Saturday, November 13, 2004

Job Interviews

Yesterday I had an interview for a job. The job was a telemarketing position. However it was selling to businesses, not interupting people during dinner, so I wouldn't have had to forsake my whole soul. Just a small bit of it. It did mean having to wear a monkey suit, ie good shirt and tie. First worrying thing: it took about 5 minutes for me to do up the top button around my neck. First good thing: I tied my tie first time.

So I go in and talk to the lady from the recruiting agency. She seemed much more keen on selling the job to me than making sure I could do the job. She also gave me a bunch of banking forms and employment stuff to fill in which struck me as slightly optimistic. After a 10-15 minute chat with her, she sent me over to the actual company to have an interview with their guy.

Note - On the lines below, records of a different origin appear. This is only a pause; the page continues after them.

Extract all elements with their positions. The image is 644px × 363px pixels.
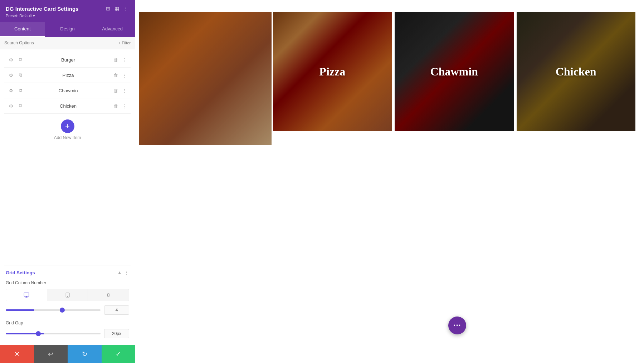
duplicate-icon[interactable]: ⧉ (16, 56, 24, 64)
tab-design[interactable]: Design (45, 22, 90, 37)
item-right-icons: 🗑 ⋮ (112, 56, 128, 63)
main-content: Pizza Chawmin Chicken ··· (135, 0, 644, 363)
list-item: ⚙ ⧉ Chawmin 🗑 ⋮ (4, 83, 131, 98)
settings-icon[interactable]: ⚙ (7, 87, 15, 94)
list-item: ⚙ ⧉ Burger 🗑 ⋮ (4, 52, 131, 68)
fab-icon: ··· (453, 321, 461, 330)
sidebar-header-icons: ⊞ ▦ ⋮ (105, 5, 129, 12)
settings-icon[interactable]: ⚙ (7, 102, 15, 110)
list-item: ⚙ ⧉ Chicken 🗑 ⋮ (4, 98, 131, 114)
item-left-icons: ⚙ ⧉ (7, 56, 24, 64)
section-header-icons: ▲ ⋮ (117, 270, 129, 275)
card-overlay: Chicken (517, 12, 636, 131)
svg-point-2 (67, 296, 68, 296)
delete-icon[interactable]: 🗑 (112, 56, 119, 63)
sidebar-tabs: Content Design Advanced (0, 22, 135, 37)
item-label: Burger (26, 57, 110, 63)
column-slider[interactable] (6, 309, 101, 311)
settings-icon[interactable]: ⚙ (7, 71, 15, 79)
delete-icon[interactable]: 🗑 (112, 72, 119, 79)
more-icon[interactable]: ⋮ (123, 5, 129, 12)
card-title-pizza: Pizza (319, 65, 345, 78)
cancel-button[interactable]: ✕ (0, 345, 34, 363)
column-slider-row: 4 (6, 305, 129, 315)
grid-icon[interactable]: ▦ (114, 5, 120, 12)
food-card-chicken[interactable]: Chicken (517, 12, 636, 131)
save-button[interactable]: ✓ (102, 345, 136, 363)
device-selector (6, 289, 129, 301)
sidebar-header: DG Interactive Card Settings ⊞ ▦ ⋮ Prese… (0, 0, 135, 22)
add-new-item[interactable]: + Add New Item (4, 114, 131, 146)
expand-icon[interactable]: ⊞ (105, 5, 111, 12)
search-row: + Filter (0, 37, 135, 49)
settings-icon[interactable]: ⚙ (7, 56, 15, 64)
list-item: ⚙ ⧉ Pizza 🗑 ⋮ (4, 68, 131, 83)
floating-action-button[interactable]: ··· (448, 317, 466, 334)
food-card-chawmin[interactable]: Chawmin (395, 12, 514, 131)
collapse-icon[interactable]: ▲ (117, 270, 122, 275)
section-title: Grid Settings (6, 270, 35, 275)
duplicate-icon[interactable]: ⧉ (16, 102, 24, 110)
card-title-chawmin: Chawmin (430, 65, 478, 78)
gap-label: Grid Gap (6, 320, 129, 325)
item-left-icons: ⚙ ⧉ (7, 71, 24, 79)
search-input[interactable] (4, 40, 116, 45)
svg-rect-0 (24, 293, 29, 296)
card-overlay: Pizza (273, 12, 392, 131)
item-label: Pizza (26, 73, 110, 78)
gap-slider-row: 20px (6, 329, 129, 338)
grid-settings-section: Grid Settings ▲ ⋮ Grid Column Number 4 G… (0, 265, 135, 348)
item-right-icons: 🗑 ⋮ (112, 87, 128, 94)
add-circle-icon: + (61, 119, 74, 133)
item-label: Chicken (26, 103, 110, 109)
items-list: ⚙ ⧉ Burger 🗑 ⋮ ⚙ ⧉ Pizza 🗑 ⋮ ⚙ (0, 49, 135, 265)
tab-advanced[interactable]: Advanced (90, 22, 135, 37)
desktop-device-btn[interactable] (6, 289, 47, 301)
gap-value-input[interactable]: 20px (104, 329, 129, 338)
item-right-icons: 🗑 ⋮ (112, 72, 128, 79)
item-left-icons: ⚙ ⧉ (7, 87, 24, 94)
sidebar-title: DG Interactive Card Settings (6, 6, 78, 12)
delete-icon[interactable]: 🗑 (112, 87, 119, 94)
item-label: Chawmin (26, 88, 110, 93)
svg-point-4 (108, 296, 109, 296)
tab-content[interactable]: Content (0, 22, 45, 37)
column-number-label: Grid Column Number (6, 280, 129, 285)
food-grid: Pizza Chawmin Chicken (135, 0, 644, 153)
item-left-icons: ⚙ ⧉ (7, 102, 24, 110)
item-right-icons: 🗑 ⋮ (112, 102, 128, 109)
duplicate-icon[interactable]: ⧉ (16, 71, 24, 79)
card-overlay (139, 12, 272, 145)
more-options-icon[interactable]: ⋮ (121, 56, 128, 63)
food-card-pizza[interactable]: Pizza (273, 12, 392, 131)
more-options-icon[interactable]: ⋮ (121, 72, 128, 79)
section-more-icon[interactable]: ⋮ (124, 270, 129, 275)
sidebar: DG Interactive Card Settings ⊞ ▦ ⋮ Prese… (0, 0, 135, 363)
more-options-icon[interactable]: ⋮ (121, 87, 128, 94)
card-title-chicken: Chicken (556, 65, 596, 78)
duplicate-icon[interactable]: ⧉ (16, 87, 24, 94)
tablet-device-btn[interactable] (47, 289, 88, 301)
add-new-label: Add New Item (54, 135, 81, 140)
undo-button[interactable]: ↩ (34, 345, 68, 363)
redo-button[interactable]: ↻ (68, 345, 102, 363)
gap-slider[interactable] (6, 333, 101, 334)
filter-button[interactable]: + Filter (118, 41, 131, 45)
section-header: Grid Settings ▲ ⋮ (6, 270, 129, 275)
food-card-burger[interactable] (139, 12, 272, 145)
preset-row[interactable]: Preset: Default ▾ (6, 14, 129, 18)
mobile-device-btn[interactable] (88, 289, 129, 301)
column-value-input[interactable]: 4 (104, 305, 129, 315)
delete-icon[interactable]: 🗑 (112, 102, 119, 109)
card-overlay: Chawmin (395, 12, 514, 131)
bottom-toolbar: ✕ ↩ ↻ ✓ (0, 345, 135, 363)
more-options-icon[interactable]: ⋮ (121, 102, 128, 109)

The guy at the company seemed a bit sceptical as to why I wanted to be a telemarketer. Apparently it's not the first choice career of people with degrees in physics and maths and good IT skills. I explained that I wanted to do something different to what I ahd been doing before, and that I had tried for other jobs that are more skilled, but was hampered by a lack of experience, which could partly be rectified by doing some sort of work involving regular contact with people. Motivation and the ability to deal with rejection were factors also brought up.

In the end I didn't get the job. The two spots available went to other people with experience. Ah well. I only really applied because it was something I could do and Centerlink make me apply for 10 jobs a fortnight.

Now the thing that really confused me was the lady from the recruiting agency's reaction to part of my CV. The thing that really impressed her was my career objective. Now, when I was updating my CV, I refered to How to be a Man. This is a well written and honest reference guide to many of the things that are useful to know in regular life. Now, when it comes to putting in a career objective for a resume, aside from saying to keep it short and simple, the authors say "This is the section of your CV which would be called 'fiction' if you were being honest'. Keeping this in mind then, my career objective read

"To become the best telemarker that I can, and to rise through the ranks to team leader and eventually into management".

Now if you saw something like that in a CV, having no other knowledge of the person, just how sincere do you think a statement like that would be? It's just as well that I haven't applied for any other jobs through the agency, or they'd have noticed I want to become the best data entry operator, collections agent, help desk operator and others that I can be. And so I wonder about people who are impressed by this sort of thing. I mean, I have a first class honors degree in physics. I'm half way through a PhD. Surely there is something in what I've previously done that is slightly more impressive than one very insincere sentence intended to curry favor.